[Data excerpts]
= Beginning of Section =

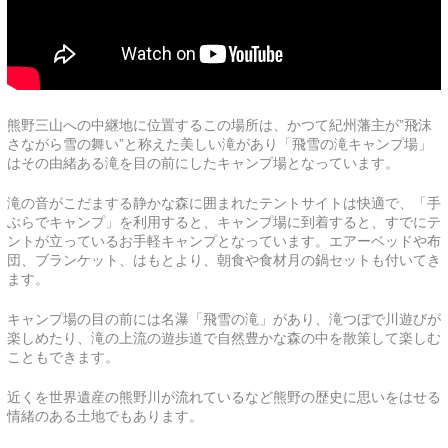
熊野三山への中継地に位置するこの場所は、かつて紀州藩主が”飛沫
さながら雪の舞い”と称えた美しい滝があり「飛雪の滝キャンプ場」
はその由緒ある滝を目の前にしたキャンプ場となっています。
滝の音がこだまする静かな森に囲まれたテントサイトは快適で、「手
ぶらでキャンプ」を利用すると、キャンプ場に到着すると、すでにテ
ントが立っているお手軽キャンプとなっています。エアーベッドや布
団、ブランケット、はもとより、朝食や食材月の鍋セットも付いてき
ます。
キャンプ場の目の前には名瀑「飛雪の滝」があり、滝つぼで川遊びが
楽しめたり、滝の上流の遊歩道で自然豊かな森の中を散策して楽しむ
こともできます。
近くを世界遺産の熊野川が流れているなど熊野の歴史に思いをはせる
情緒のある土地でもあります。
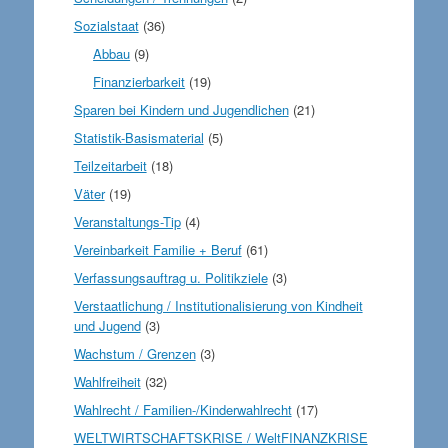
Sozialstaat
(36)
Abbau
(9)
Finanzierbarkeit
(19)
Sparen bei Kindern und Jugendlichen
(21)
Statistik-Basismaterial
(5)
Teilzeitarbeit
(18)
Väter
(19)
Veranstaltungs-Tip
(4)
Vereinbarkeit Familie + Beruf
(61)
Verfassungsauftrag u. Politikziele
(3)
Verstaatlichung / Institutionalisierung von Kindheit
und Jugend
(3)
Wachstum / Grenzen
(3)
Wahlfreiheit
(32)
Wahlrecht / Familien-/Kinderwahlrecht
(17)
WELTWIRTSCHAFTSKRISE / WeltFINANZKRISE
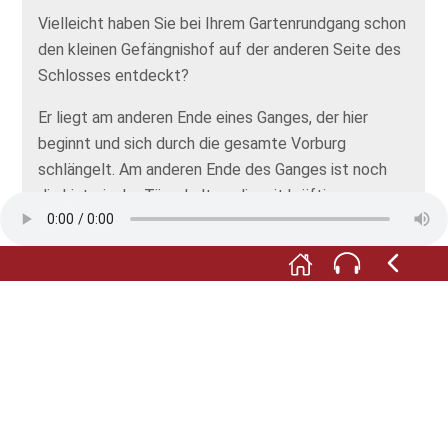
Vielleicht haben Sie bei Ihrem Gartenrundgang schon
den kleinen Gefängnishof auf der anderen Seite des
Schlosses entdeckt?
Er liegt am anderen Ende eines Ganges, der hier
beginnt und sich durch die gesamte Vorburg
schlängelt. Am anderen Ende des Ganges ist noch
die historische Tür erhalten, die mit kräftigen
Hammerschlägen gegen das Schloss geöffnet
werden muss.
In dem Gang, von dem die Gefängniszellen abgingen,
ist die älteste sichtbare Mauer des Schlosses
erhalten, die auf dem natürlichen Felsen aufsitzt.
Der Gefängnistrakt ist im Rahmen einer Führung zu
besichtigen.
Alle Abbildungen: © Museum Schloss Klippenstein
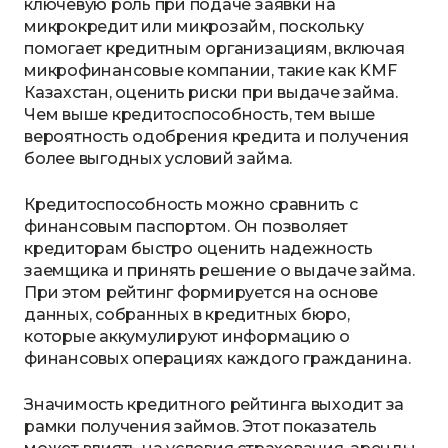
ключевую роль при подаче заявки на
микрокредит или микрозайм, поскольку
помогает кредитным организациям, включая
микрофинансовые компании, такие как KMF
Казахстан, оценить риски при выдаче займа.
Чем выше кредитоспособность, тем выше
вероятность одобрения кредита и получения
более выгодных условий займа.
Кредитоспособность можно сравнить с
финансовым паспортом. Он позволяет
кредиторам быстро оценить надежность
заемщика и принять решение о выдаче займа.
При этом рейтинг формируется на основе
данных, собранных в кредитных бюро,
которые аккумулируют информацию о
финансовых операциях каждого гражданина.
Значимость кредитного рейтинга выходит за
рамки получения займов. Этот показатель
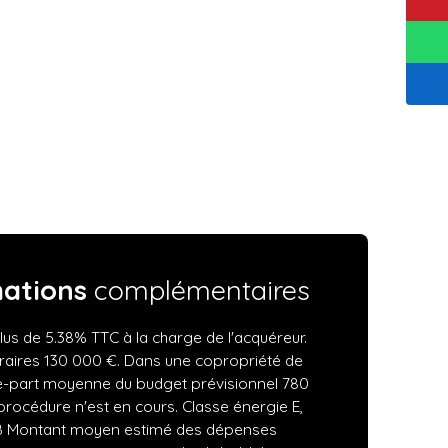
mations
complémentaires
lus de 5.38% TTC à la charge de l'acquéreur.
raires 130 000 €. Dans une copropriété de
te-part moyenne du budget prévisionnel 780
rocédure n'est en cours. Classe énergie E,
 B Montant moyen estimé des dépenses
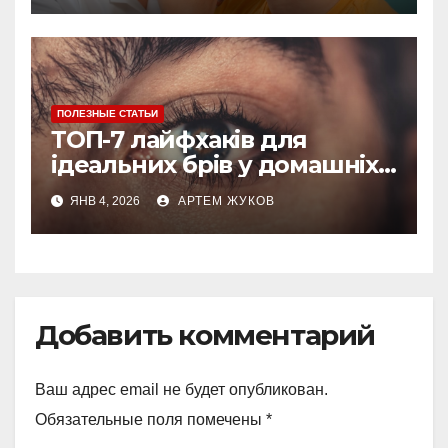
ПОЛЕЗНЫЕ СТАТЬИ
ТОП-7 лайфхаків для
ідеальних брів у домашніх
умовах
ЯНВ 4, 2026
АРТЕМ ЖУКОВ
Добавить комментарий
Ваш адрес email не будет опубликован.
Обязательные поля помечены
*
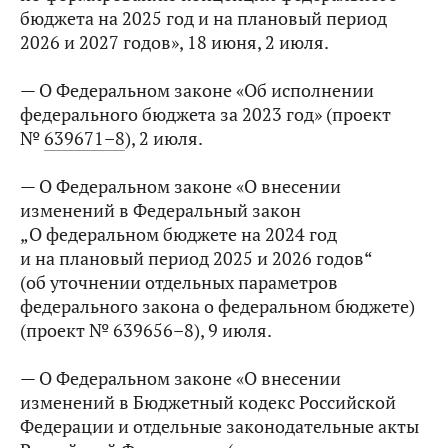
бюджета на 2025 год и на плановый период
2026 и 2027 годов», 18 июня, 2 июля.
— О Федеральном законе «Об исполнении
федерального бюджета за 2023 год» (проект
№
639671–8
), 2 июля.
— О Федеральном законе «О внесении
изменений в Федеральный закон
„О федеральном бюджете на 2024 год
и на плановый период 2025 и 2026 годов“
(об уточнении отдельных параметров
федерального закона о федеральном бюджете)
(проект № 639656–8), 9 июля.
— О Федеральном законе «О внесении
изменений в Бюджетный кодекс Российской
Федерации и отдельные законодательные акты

= End of Section =

▶ [Task] What is needed is each line from the records with the word "период" in it.

▶ [Reply to the task]
бюджета на 2025 год и на плановый период
и на плановый период 2025 и 2026 годов“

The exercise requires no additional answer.